NumPy: calculate cumulative median

Question

I have sample with size = n.

I want to calculate for each i: 1 <= i <= n median for sample[:i] in numpy. For example, I counted mean for each i:

cummean = np.cumsum(sample) / np.arange(1, n + 1)

Can I do something similar for the median without cycles and comprehension?

Answer 1

Knowing that Python has a heapq module that lets you keep a running 'minimum' for an iterable, I did a search on heapq and median, and found various items for steaming medium. This one:

http://www.ardendertat.com/2011/11/03/programming-interview-questions-13-median-of-integer-stream/

has a class streamMedian that maintains two heapq, one with the bottom half of the values, the other with top half. The median is either the 'top' of one or the mean of values from both. The class has an insert method and a getMedian method. Most of the work is in the insert.

I copied that into an Ipython session, and defined:

def cummedian_stream(b):
    S=streamMedian()
    ret = []
    for item in b:
        S.insert(item)
        ret.append(S.getMedian())
    return np.array(ret)

Testing:

In [155]: a = np.random.randint(0,100,(5000))
In [156]: amed = cummedian_stream(a)
In [157]: np.allclose(cummedian_sorted(a), amed)
Out[157]: True
In [158]: timeit cummedian_sorted(a)
1 loop, best of 3: 781 ms per loop
In [159]: timeit cummedian_stream(a)
10 loops, best of 3: 39.6 ms per loop

The heapq stream approach is way faster.

---

The list comprehension that @Uriel gave is relatively slow.

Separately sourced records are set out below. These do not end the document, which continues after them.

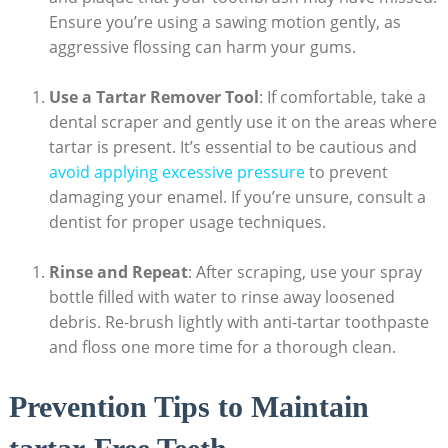
Ensure you’re using a sawing motion gently, as
aggressive flossing can harm your gums.
Use a Tartar Remover Tool
: If comfortable, take a
dental scraper and gently use it on the areas where
tartar is present. It’s essential to be cautious and
avoid applying excessive pressure
to prevent
damaging your enamel. If you’re unsure, consult a
dentist for proper usage techniques.
Rinse and Repeat
: After scraping, use your spray
bottle filled with water to rinse away loosened
debris. Re-brush lightly with anti-tartar toothpaste
and floss one more time for a thorough clean.
Prevention Tips to Maintain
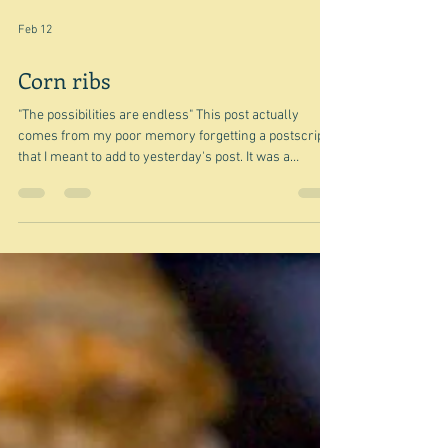
Feb 12
Corn ribs
"The possibilities are endless" This post actually
comes from my poor memory forgetting a postscript
that I meant to add to yesterday's post. It was a
postscript, because it was about vadouvan - that I
wrote about a few days ago. The January Coles
Magazine had a recipe for the above dish from Curtis
Stone - Corn ribs with Vadouvan-spice butter and
coriander chutney - in fact it had been my original
inspiration for writing about vadouvan, but I failed to
mention it I think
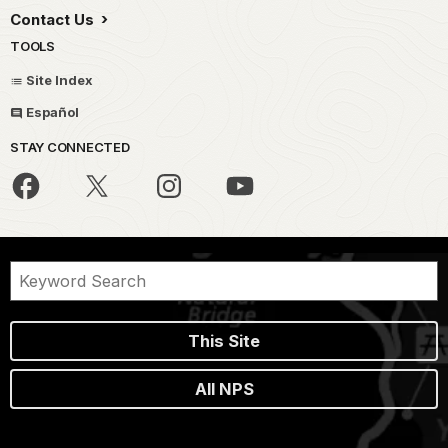
Contact Us
TOOLS
Site Index
Español
STAY CONNECTED
This Site
All NPS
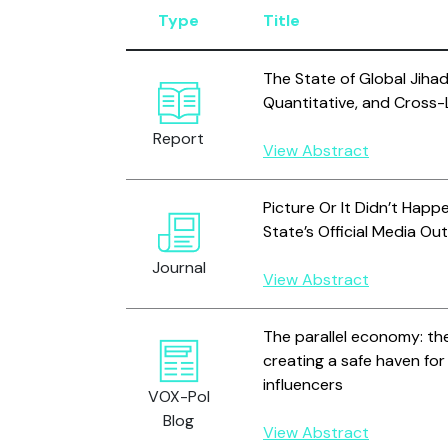
Type
Title
The State of Global Jihad 
Quantitative, and Cross-L
Report
View Abstract
Picture Or It Didn’t Happ
State’s Official Media Ou
Journal
View Abstract
The parallel economy: t
creating a safe haven fo
influencers
VOX-Pol
Blog
View Abstract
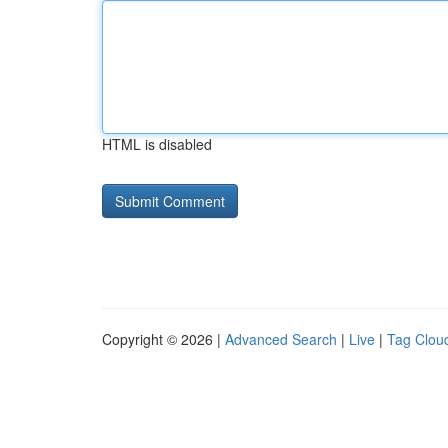
HTML is disabled
Copyright © 2026 |
Advanced Search
|
Live
|
Tag Clou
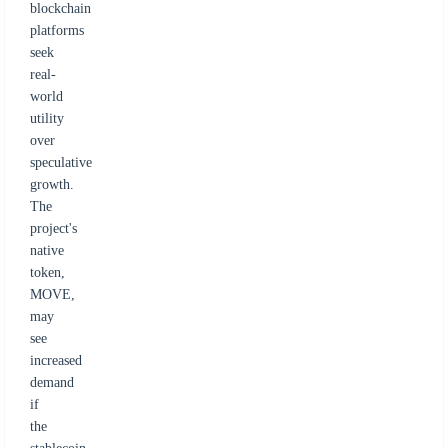
blockchain
platforms
seek
real-
world
utility
over
speculative
growth.
The
project's
native
token,
MOVE,
may
see
increased
demand
if
the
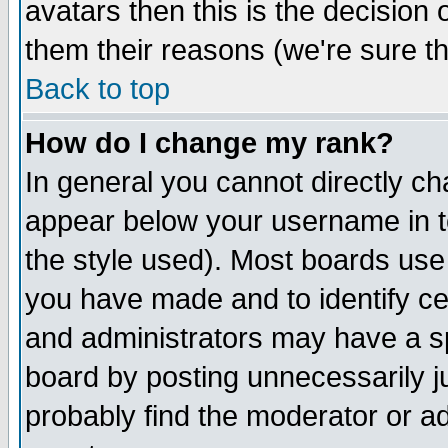
avatars then this is the decision
them their reasons (we're sure th
Back to top
How do I change my rank?
In general you cannot directly c
appear below your username in t
the style used). Most boards use
you have made and to identify c
and administrators may have a s
board by posting unnecessarily ju
probably find the moderator or ad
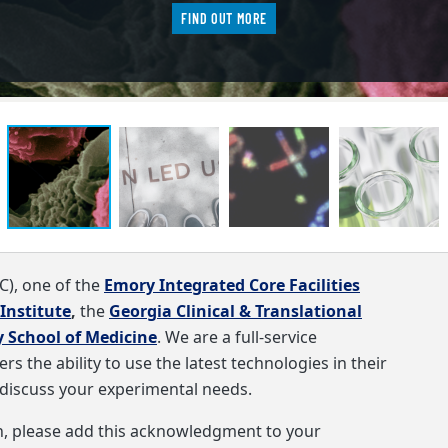
FIND OUT MORE
C)
, one of the
Emory Integrated Core Facilities
Institute
,
the
Georgia Clinical & Translational
 School of Medicine
. We are a full-service
s the ability to use the latest technologies in their
discuss your experimental needs.
rch, please add this acknowledgment to your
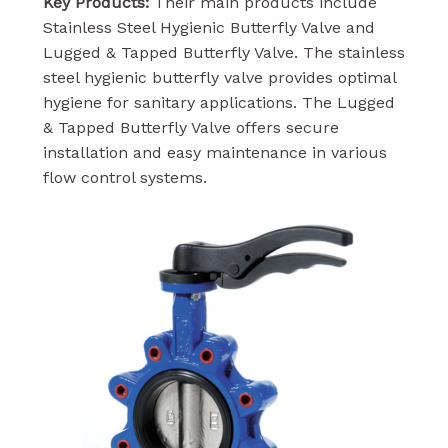
Key Products:
Their main products include
Stainless Steel Hygienic Butterfly Valve and
Lugged & Tapped Butterfly Valve. The stainless
steel hygienic butterfly valve provides optimal
hygiene for sanitary applications. The Lugged
& Tapped Butterfly Valve offers secure
installation and easy maintenance in various
flow control systems.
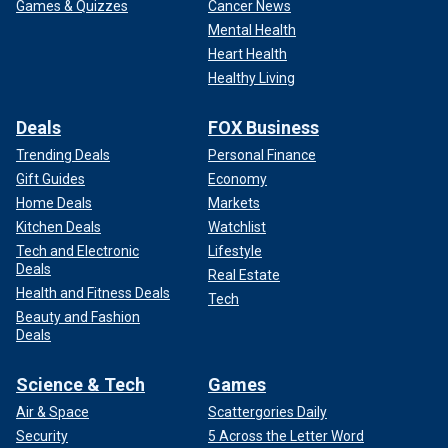
Games & Quizzes
Cancer News
Mental Health
Heart Health
Healthy Living
Deals
FOX Business
Trending Deals
Personal Finance
Gift Guides
Economy
Home Deals
Markets
Kitchen Deals
Watchlist
Tech and Electronic
Lifestyle
Deals
Real Estate
Health and Fitness Deals
Tech
Beauty and Fashion
Deals
Science & Tech
Games
Air & Space
Scattergories Daily
Security
5 Across the Letter Word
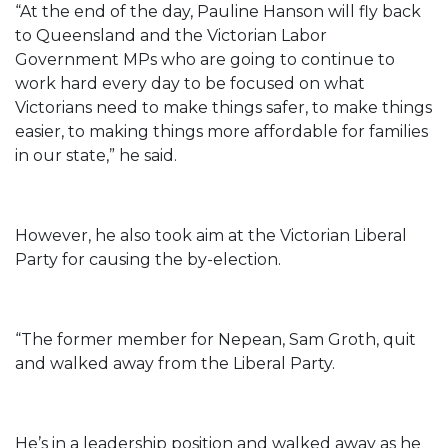
“At the end of the day, Pauline Hanson will fly back
to Queensland and the Victorian Labor
Government MPs who are going to continue to
work hard every day to be focused on what
Victorians need to make things safer, to make things
easier, to making things more affordable for families
in our state,” he said.
However, he also took aim at the Victorian Liberal
Party for causing the by-election.
“The former member for Nepean, Sam Groth, quit
and walked away from the Liberal Party.
He’s in a leadership position and walked away as he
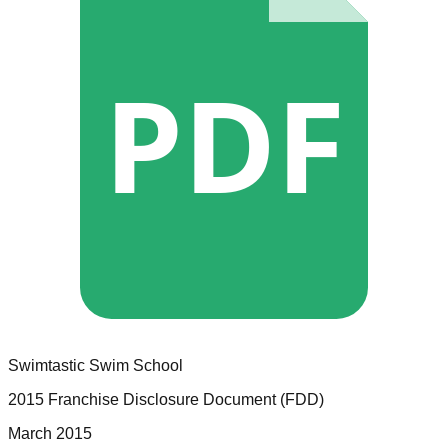
PDF
Swimtastic Swim School
2015 Franchise Disclosure Document (FDD)
March 2015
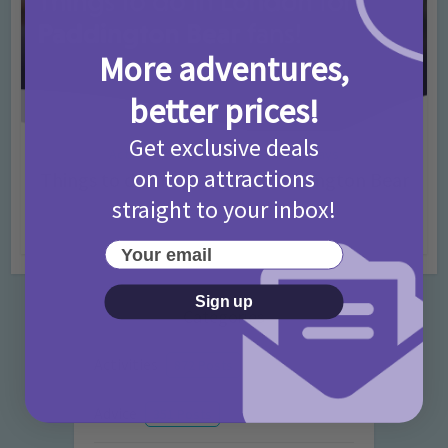
More adventures,
better prices!
Get exclusive deals
Activities
Days Out Ideas
Rainy Days
•
•
on top attractions
Things to do in London for Paddington Bear
Fans!
straight to your inbox!
7 months ago
Add Comment
Your email
Sign up
Categories
Activities
872 Posts
Advice
351 Posts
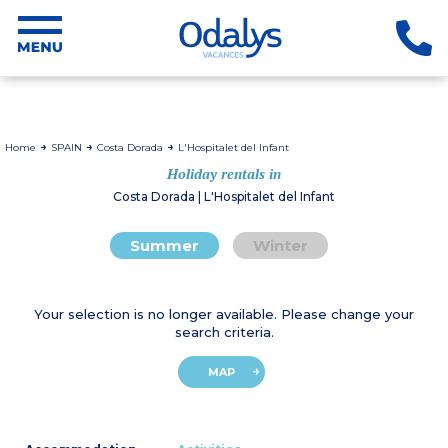
Home
SPAIN
Costa Dorada
L'Hospitalet del Infant
Holiday rentals in
Costa Dorada | L'Hospitalet del Infant
Summer
Winter
Your selection is no longer available. Please change your
search criteria.
MAP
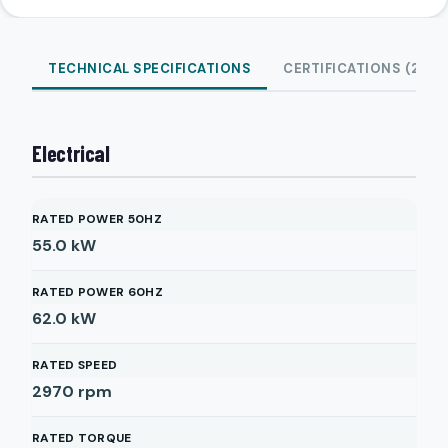
TECHNICAL SPECIFICATIONS
CERTIFICATIONS (2)
Electrical
RATED POWER 50HZ
55.0
kW
RATED POWER 60HZ
62.0
kW
RATED SPEED
2970
rpm
RATED TORQUE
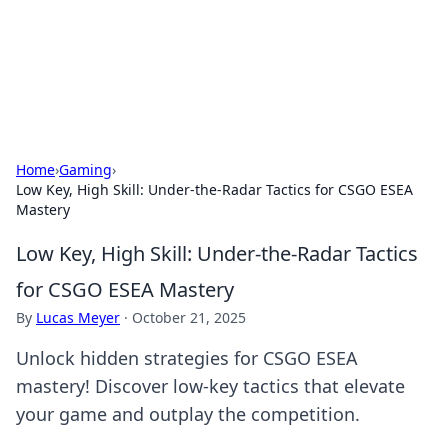
Black Tube Sex Hub
Exploring the world of adult entertainment and erotic
content.
Home
›
Gaming
›
Low Key, High Skill: Under-the-Radar Tactics for CSGO ESEA
Mastery
Low Key, High Skill: Under-the-Radar Tactics
for CSGO ESEA Mastery
By
Lucas Meyer
·
October 21, 2025
Unlock hidden strategies for CSGO ESEA
mastery! Discover low-key tactics that elevate
your game and outplay the competition.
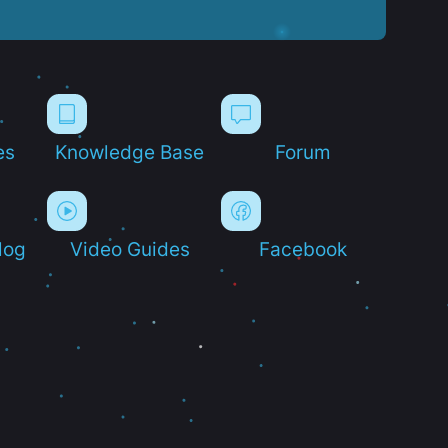
es
Knowledge Base
Forum
log
Video Guides
Facebook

But if I substitute np.median for statistics.median it is faster than @Divakar's sorted solution:

def fastloop(a):
    return np.array([np.median(a[:i+1]) for i in range(len(a))])

In [161]: timeit fastloop(a)
1 loop, best of 3: 360 ms per loop

And @Paul Panzer's partition approach is also good, but still slow compared to the streaming class.

In [165]: timeit cummedian_partition(a)
1 loop, best of 3: 391 ms per loop

(I could copy the streamMedian class to this answer if needed).